**TASK DESCRIPTION:**
Give the data again word for word; drop the pictures.

**EXTRACTED MATERIAL:**
################

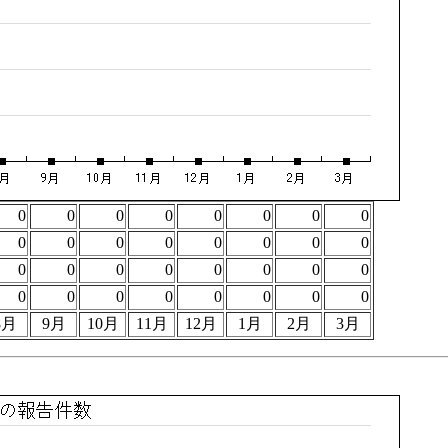
0
0
0
0
0
0
0
0
0
0
0
0
0
0
0
0
0
0
0
0
0
0
0
0
0
0
0
0
0
0
0
0
8月
9月
10月
11月
12月
1月
2月
3月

################

**THE ANSWER:**
0
0
0
0
0
0
0
0
0
0
0
0
0
0
0
0
0
0
0
0
0
0
0
0
0
0
0
0
0
0
0
0
8月
9月
10月
11月
12月
1月
2月
3月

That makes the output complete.